* Work to be completed *
Where a line below holds the string "adults", that line goes into the answer.

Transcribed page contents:
※ ※ ※

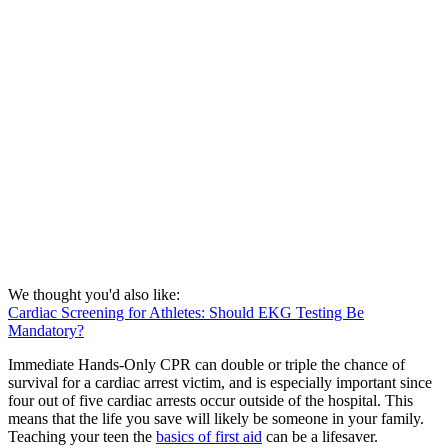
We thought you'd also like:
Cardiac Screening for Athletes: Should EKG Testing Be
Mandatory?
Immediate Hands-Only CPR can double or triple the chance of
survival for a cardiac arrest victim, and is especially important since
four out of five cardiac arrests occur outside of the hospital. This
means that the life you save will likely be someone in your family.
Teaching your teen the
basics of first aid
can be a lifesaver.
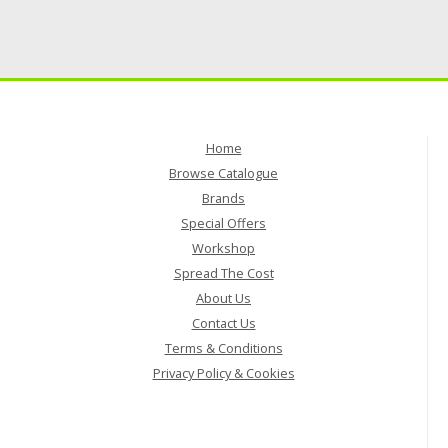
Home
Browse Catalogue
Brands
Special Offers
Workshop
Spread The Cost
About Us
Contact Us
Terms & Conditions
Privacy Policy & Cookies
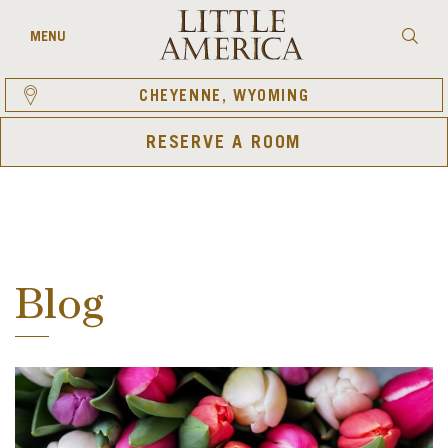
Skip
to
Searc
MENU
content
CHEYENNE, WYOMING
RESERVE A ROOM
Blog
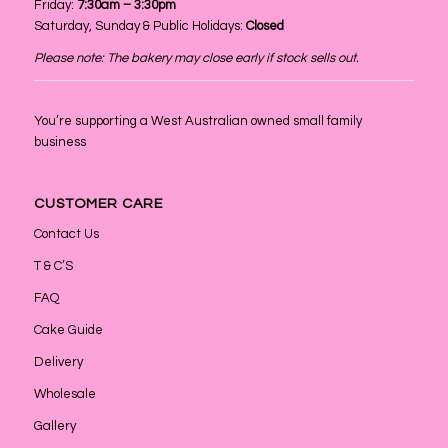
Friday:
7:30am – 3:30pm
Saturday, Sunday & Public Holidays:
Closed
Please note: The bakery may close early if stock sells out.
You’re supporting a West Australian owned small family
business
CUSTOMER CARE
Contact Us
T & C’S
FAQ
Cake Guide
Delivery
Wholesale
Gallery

※ ※ ※

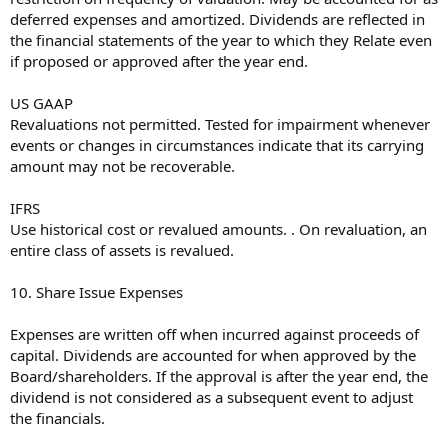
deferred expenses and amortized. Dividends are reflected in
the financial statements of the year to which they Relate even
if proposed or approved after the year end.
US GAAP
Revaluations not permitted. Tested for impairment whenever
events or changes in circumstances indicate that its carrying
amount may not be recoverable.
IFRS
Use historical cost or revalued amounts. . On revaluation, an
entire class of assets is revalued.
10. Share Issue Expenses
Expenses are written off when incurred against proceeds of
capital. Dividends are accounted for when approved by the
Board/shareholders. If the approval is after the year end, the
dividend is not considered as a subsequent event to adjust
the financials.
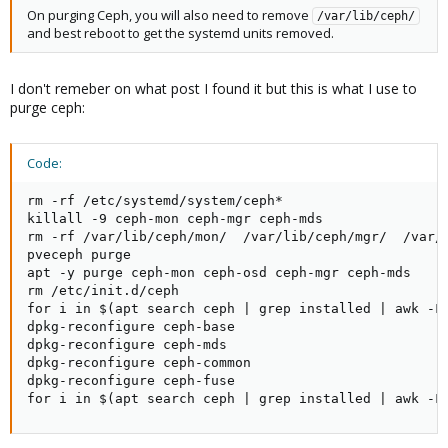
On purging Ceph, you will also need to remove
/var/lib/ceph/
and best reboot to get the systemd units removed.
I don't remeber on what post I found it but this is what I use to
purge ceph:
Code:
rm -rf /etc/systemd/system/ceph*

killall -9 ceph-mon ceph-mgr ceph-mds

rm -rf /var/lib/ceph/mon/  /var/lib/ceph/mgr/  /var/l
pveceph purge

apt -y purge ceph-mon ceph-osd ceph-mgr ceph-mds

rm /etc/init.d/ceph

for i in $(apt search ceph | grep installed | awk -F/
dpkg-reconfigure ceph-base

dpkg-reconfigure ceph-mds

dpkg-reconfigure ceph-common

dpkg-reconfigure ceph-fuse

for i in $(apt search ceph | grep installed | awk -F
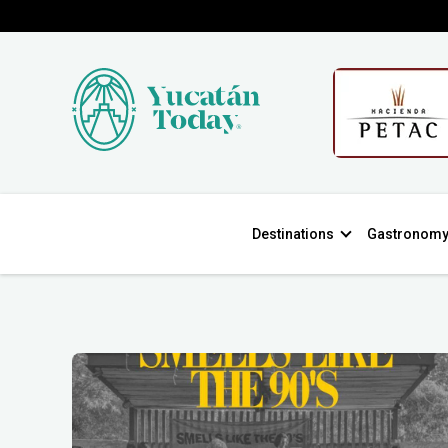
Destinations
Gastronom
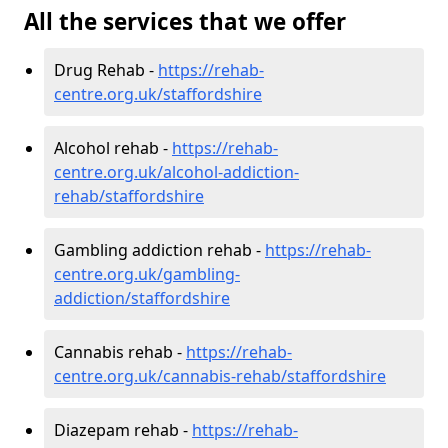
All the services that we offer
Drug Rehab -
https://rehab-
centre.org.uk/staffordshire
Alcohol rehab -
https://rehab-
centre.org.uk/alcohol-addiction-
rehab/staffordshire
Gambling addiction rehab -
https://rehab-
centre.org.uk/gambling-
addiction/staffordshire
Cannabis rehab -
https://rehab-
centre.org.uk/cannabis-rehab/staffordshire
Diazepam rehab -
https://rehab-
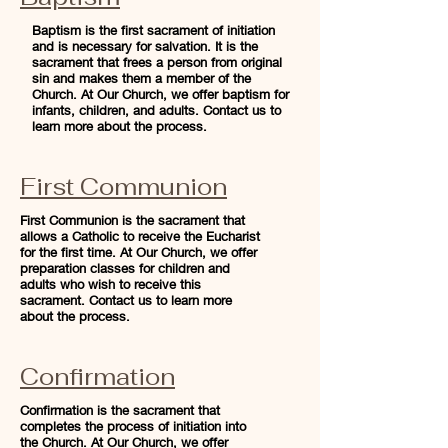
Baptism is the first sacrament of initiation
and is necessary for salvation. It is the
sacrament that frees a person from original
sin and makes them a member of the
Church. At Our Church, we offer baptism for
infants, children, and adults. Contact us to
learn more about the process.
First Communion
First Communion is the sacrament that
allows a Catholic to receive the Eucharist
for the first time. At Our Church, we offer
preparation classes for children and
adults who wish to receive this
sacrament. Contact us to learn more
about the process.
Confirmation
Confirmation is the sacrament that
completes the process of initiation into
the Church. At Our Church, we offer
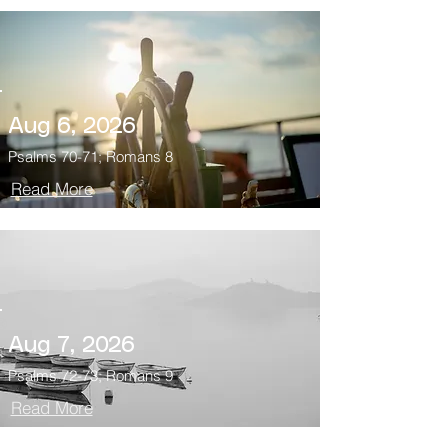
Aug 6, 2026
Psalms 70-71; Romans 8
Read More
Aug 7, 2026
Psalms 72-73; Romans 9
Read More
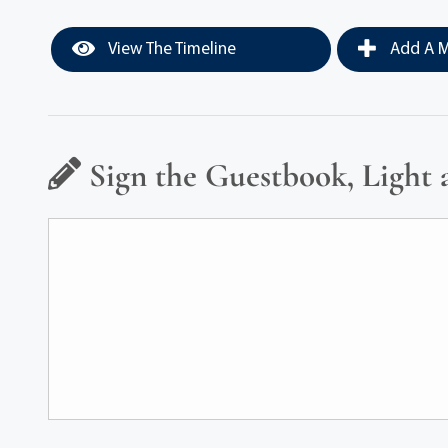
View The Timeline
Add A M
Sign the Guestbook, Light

※ ※ ※

* Solved problem *
infants, children, and adults. Contact us to
adults who wish to receive this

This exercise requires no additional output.